[[ Task input open ]]

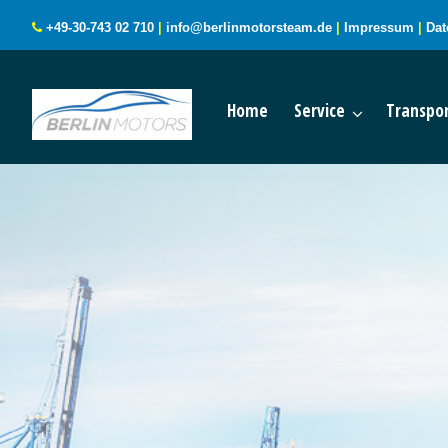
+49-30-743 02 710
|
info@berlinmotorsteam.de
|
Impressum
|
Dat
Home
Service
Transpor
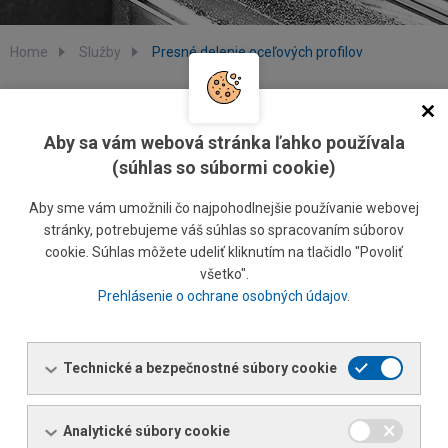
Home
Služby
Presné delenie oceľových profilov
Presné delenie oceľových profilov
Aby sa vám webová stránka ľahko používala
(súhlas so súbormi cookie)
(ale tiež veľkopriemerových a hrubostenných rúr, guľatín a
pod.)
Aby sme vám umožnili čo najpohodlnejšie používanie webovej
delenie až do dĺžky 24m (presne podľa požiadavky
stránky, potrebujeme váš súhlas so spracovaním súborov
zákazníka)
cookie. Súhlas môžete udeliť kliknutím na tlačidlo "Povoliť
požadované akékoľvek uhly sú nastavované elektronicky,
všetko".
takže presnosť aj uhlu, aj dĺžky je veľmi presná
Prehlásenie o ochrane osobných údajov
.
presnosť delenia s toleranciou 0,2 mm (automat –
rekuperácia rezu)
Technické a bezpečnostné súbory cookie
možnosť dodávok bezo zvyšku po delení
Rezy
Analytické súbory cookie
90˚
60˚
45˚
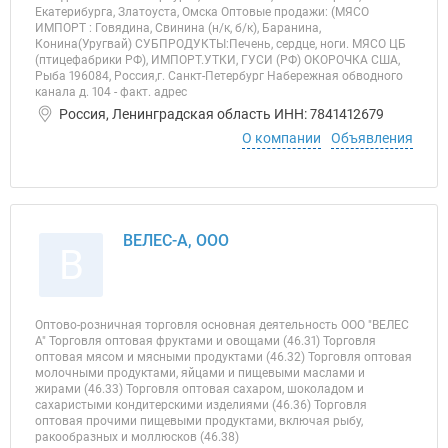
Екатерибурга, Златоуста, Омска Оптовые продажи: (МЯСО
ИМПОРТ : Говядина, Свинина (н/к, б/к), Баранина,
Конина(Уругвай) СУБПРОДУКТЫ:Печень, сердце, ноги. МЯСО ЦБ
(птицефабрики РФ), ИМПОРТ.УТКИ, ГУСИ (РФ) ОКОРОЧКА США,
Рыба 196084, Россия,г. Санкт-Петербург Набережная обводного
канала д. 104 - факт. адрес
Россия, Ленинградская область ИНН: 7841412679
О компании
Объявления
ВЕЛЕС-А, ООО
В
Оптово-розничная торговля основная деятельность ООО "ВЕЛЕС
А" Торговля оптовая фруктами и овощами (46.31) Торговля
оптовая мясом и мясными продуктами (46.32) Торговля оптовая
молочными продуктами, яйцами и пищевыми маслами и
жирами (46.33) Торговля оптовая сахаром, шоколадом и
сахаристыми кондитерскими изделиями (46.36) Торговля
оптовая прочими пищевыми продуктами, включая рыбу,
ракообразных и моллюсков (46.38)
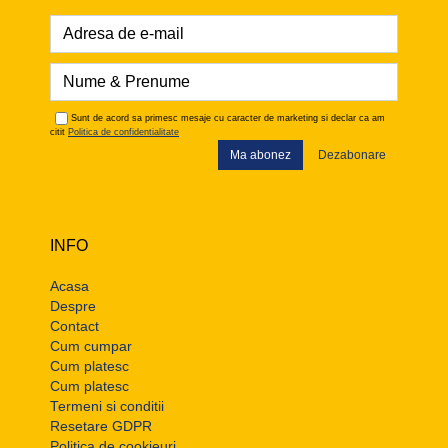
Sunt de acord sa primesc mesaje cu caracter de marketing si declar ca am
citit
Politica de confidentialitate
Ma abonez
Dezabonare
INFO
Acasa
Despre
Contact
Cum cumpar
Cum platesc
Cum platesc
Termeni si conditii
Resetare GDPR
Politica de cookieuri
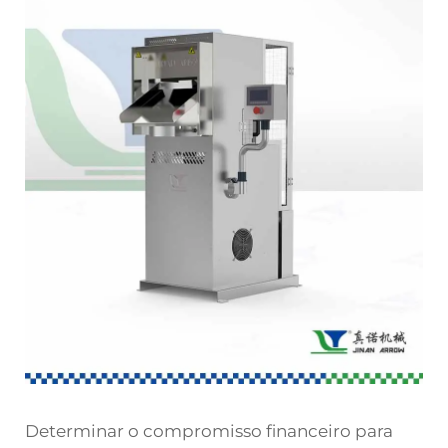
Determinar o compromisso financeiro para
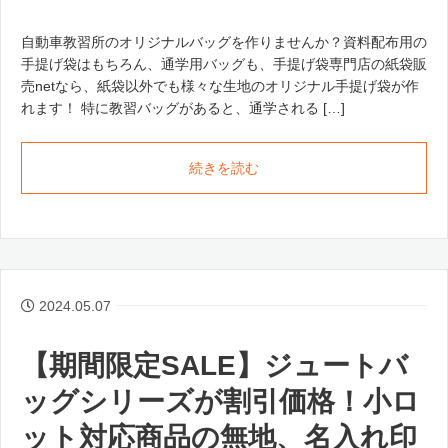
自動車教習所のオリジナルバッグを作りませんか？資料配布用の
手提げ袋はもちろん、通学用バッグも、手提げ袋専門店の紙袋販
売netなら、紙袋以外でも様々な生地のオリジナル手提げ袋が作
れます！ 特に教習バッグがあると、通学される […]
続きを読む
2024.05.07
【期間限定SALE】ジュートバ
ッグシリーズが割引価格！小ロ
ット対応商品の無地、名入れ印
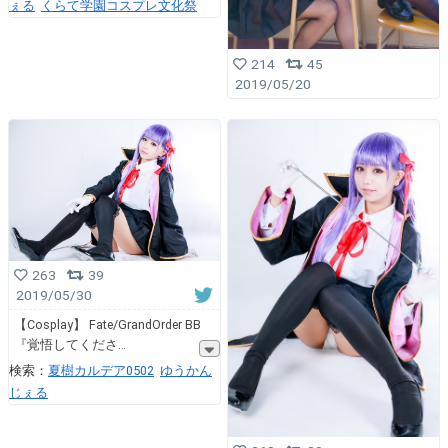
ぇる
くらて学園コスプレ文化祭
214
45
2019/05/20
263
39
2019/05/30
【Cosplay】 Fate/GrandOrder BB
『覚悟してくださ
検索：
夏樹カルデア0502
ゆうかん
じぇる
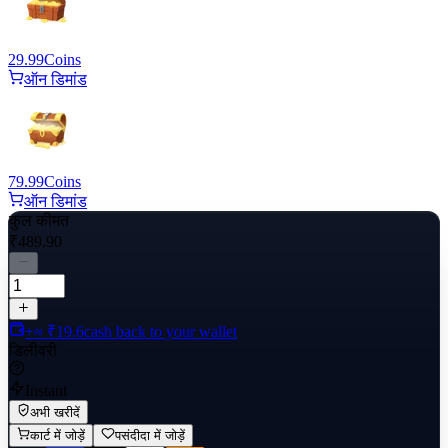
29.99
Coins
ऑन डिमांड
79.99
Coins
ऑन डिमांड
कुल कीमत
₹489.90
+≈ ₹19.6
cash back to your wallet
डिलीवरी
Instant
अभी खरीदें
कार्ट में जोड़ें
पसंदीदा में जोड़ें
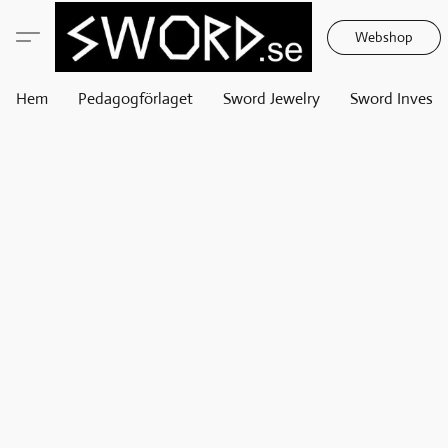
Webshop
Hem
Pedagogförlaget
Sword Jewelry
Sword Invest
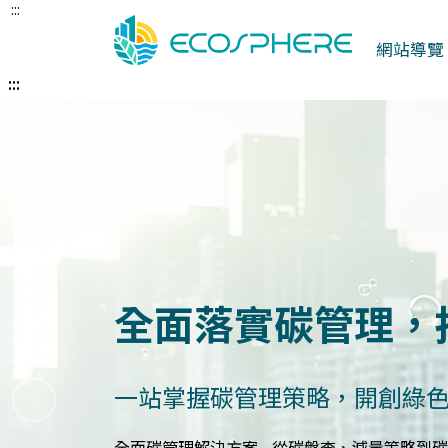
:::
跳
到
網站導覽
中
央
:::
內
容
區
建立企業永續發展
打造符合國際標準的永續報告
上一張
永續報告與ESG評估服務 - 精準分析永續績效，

[[ Task input closed ]]

§ Exercise goal
Once you have counted the lines of the data that contain the word "súbory", please reply with that number alone.

§ Task answer
2